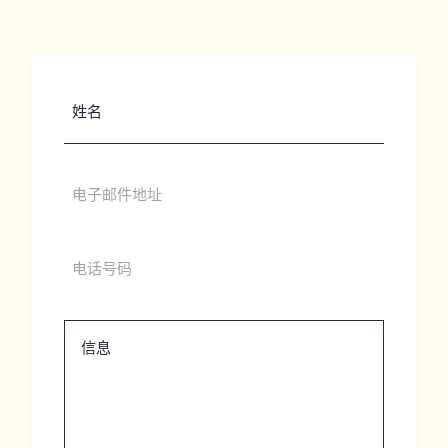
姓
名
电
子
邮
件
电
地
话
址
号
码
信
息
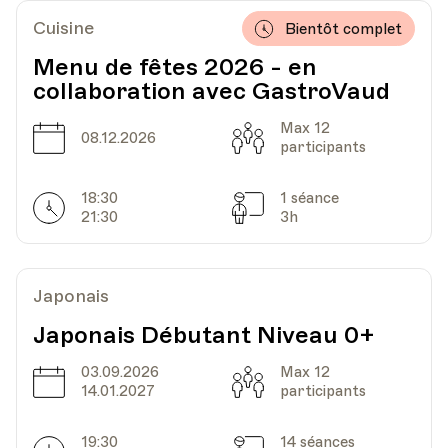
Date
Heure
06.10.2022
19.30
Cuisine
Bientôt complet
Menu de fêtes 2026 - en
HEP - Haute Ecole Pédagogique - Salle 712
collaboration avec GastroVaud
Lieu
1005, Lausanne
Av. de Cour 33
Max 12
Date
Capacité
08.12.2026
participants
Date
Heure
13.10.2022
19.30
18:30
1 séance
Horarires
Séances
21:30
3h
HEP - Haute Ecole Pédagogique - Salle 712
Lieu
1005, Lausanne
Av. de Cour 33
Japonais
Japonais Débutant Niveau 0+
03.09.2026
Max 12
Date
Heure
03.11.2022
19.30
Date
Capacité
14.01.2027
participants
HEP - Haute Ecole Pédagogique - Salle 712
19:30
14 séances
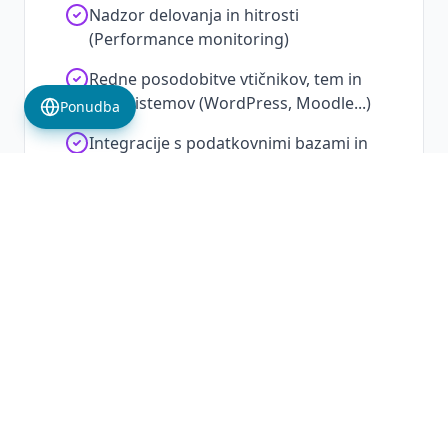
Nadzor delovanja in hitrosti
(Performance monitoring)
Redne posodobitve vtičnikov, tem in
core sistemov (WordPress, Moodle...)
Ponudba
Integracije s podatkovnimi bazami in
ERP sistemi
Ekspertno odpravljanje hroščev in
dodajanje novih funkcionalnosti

Prompt:
Once you reach the line containing "Ekspertno odpravljanje hroščev in", transcribe it and each line after it through the end of the material, exactly and with nothing added.

Finished exercise:
Ekspertno odpravljanje hroščev in
dodajanje novih funkcionalnosti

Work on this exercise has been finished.